Não se pode negar a racionalidade da acção a uma pessoa só porque o seu comportamento nos avilta. Assumir que o inimigo tem razões e estratégias para as implementar é o primeiro passo para saber como combatê-las. Afinal, se enfiar a cabeça na areia não é solução para nada, disparar em todas as direcções à espera de acertar também não resolve o assunto. Pelo contrário, pode revelar-se mesmo muito perigoso.
Ninguém quer promover líderes terroristas ao estatuto de líderes democraticamente eleitos. Pelo menos, eu não quero. Mas tenho muitas reservas com a utilização de uma palavra tão forte como “aniquilar”. Não duvido que as operações militares ou policiais possam ter objectivos não declarados de extermínio de pessoas. Não sou tão ingénuo a esse ponto. Sei que, tendo a oportunidade, os contendores arrumam com o adversário. Estaria a ser muito hipócrita se dissesse que não acharia o mundo um lugar mais aprazível sem Bin Laden e os seus acólitos. Mas continuo a acreditar que o sistema de justiça da modernidade ocidental representa um valor inestimável para a definição do nosso modelo civilizacional. Não se coaduna com desrespeitos pelos direitos humanos, liberdades e garantias. No dia em que concedermos nesses campos estaremos a perder a batalha. Não se combate o fascismo com mais fascismo. Não se combate o totalitarismo com mais totalitarismo. Não se combate o autoritarismo com mais autoritarismo. A resposta a todas estas formas de abuso continua a passar pelo reforço da democracia, pela afirmação inequívoca do nosso estilo de vida.
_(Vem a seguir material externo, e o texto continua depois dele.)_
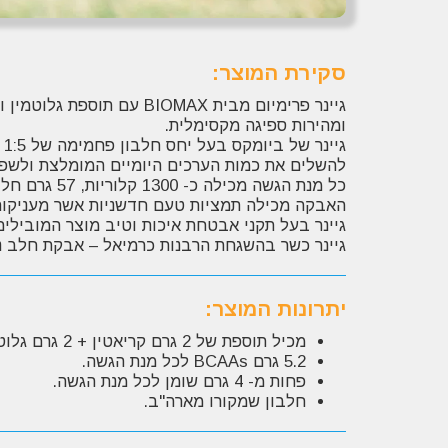
סקירת המוצר:
גיינר פרימיום מבית BIOMAX
עם תוספת גלוטמין ו
ומהירות ספיגה מקסימלית.
להשלים את כמות הערכים היומיים המומלצת ולשפר
כל מנת הגשה מכילה כ- 1300 קלוריות, 57 גרם חלבון ו- 5.2 גרם חומצות אמינו BCAA
האבקה מכילה תמציות טעם חדשניות אשר מעניקות 
גיינר בעל תקני אבטחת איכות וטיב מוצר המובילים בעולם: CAP, GMP
גיינר כשר בהשגחת הרבנות כרמיאל – אבקת חלב נו
יתרונות המוצר:
מכיל תוספת של 2 גרם קריאטין + 2 גרם גלוטמין בכל מנת הגשה!
5.2 גרם BCAAs לכל מנת הגשה.
פחות מ- 4 גרם שומן לכל מנת הגשה.
חלבון שמקורו מארה"ב.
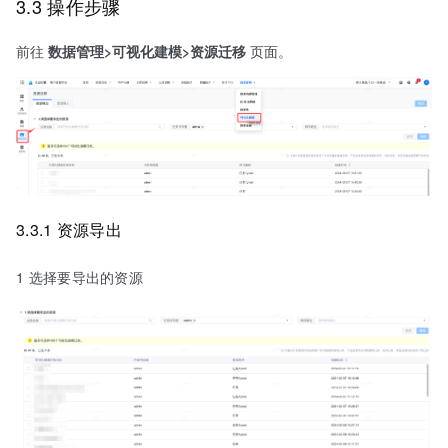
3.3 操作步骤
前往
数据管理>可视化建模>资源迁移
页面。
3.3.1 资源导出
1 选择要导出的资源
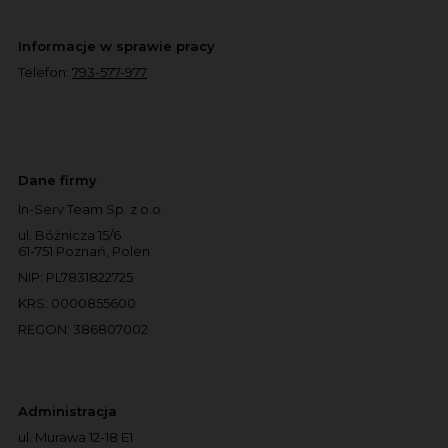
Informacje w sprawie pracy
Telefon:
793-577-977
Dane firmy
In-Serv Team Sp. z o.o.
ul. Bóżnicza 15/6
61-751 Poznań, Polen
NIP: PL7831822725
KRS: 0000855600
REGON: 386807002
Administracja
ul. Murawa 12-18 E1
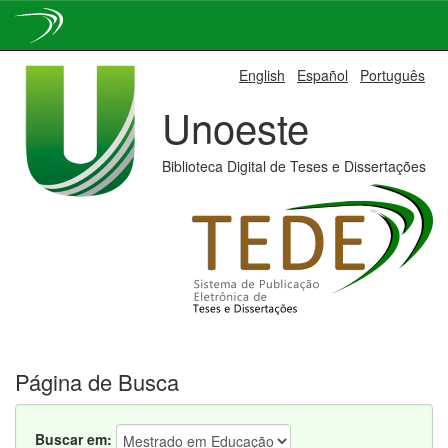
Skip
English
Español
Português
navigation
Unoeste
Biblioteca Digital de Teses e Dissertações
Página de Busca
Buscar em:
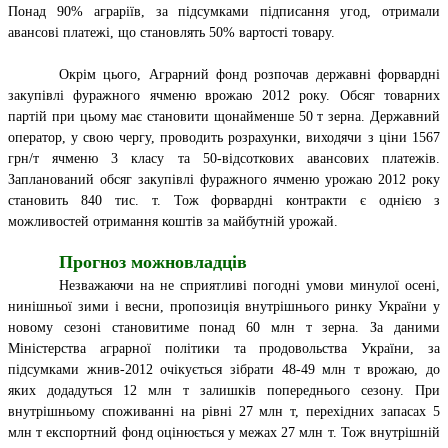
Понад 90% аграріїв, за підсумками підписання угод, отримали
авансові платежі, що становлять 50% вартості товару.
Окрім цього, Аграрний фонд розпочав державні форвардні
закупівлі фуражного ячменю врожаю 2012 року. Обсяг товарних
партій при цьому має становити щонайменше 50 т зерна. Державний
оператор, у свою чергу, проводить розрахунки, виходячи з ціни 1567
грн/т ячменю 3 класу та 50-відсоткових авансових платежів.
Запланований обсяг закупівлі фуражного ячменю урожаю 2012 року
становить 840 тис. т. Тож форвардні контракти є однією з
можливостей отримання коштів за майбутній урожай.
Прогноз можновладців
Незважаючи на не сприятливі погодні умови минулої осені,
нинішньої зими і весни, пропозиція внутрішнього ринку України у
новому сезоні становитиме понад 60 млн т зерна. За даними
Міністерства аграрної політики та продовольства України, за
підсумками жнив-2012 очікується зібрати 48-49 млн т врожаю, до
яких додадуться 12 млн т залишків попереднього сезону. При
внутрішньому споживанні на рівні 27 млн т, перехідних запасах 5
млн т експортний фонд оцінюється у межах 27 млн т. Тож внутрішній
Mesmo perante os mais fortes indícios de crime, qualquer pessoa tem o direito a um julgamento justo. Os acusados de terrorismo não escapam a esta regra. Mesmo que andem a propagandear os seus feitos na internet ou em cassetes de video. Têm todos o direito a ser julgados. Aliás, temos todos o direito de os ver julgados. A aniquilação, tal como é praticada, por exemplo, pelo governo e pelas forças armadas israelitas, não é admissível nem se enquadra naquilo que queremos defender. Apresenta ainda um problema adicional. Aproxima-se perigosamente da arbitrariedade e nesta cabe sempre mais um. Primeiro vão os suspeitos de terrorismo, depois poderá vir mais alguém. Sem acusação formal, sem julgamento, sem condenação. Já sabemos onde estas coisas vão parar (o João sabe-o melhor que eu). Não precisamos de as reeditar para saber as consequências nefastas que acarretam. Não podemos assistir serenamente enquanto se vai cedendo os flancos da liberdade e dos direitos que tanto nos custaram a ganhar a troco não se sabe bem do quê. Os fins não justificam os meios, mesmo os que nos pareçam mais desejáveis, como o combate ao terrorismo.